» Aim of the task
After finding the line that contains "Kinderbehandlung" in the entries below, retype it and every following line precisely, the last included.

[Page images and extracted text]

-*-

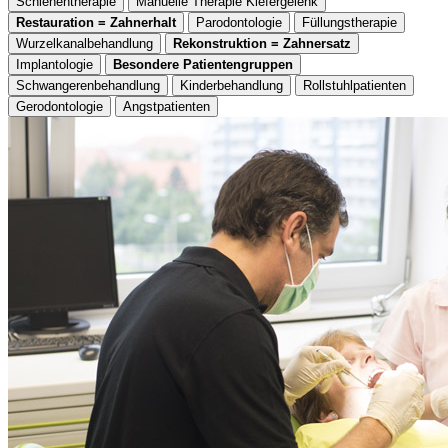
Schienentherapie
Manuelle Therapie Kiefergelenk
Restauration = Zahnerhalt
Parodontologie
Füllungstherapie
Wurzelkanalbehandlung
Rekonstruktion = Zahnersatz
Implantologie
Besondere Patientengruppen
Schwangerenbehandlung
Kinderbehandlung
Rollstuhlpatienten
Gerodontologie
Angstpatienten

-*-

» Solution to the problem
Kinderbehandlung
Rollstuhlpatienten
Gerodontologie
Angstpatienten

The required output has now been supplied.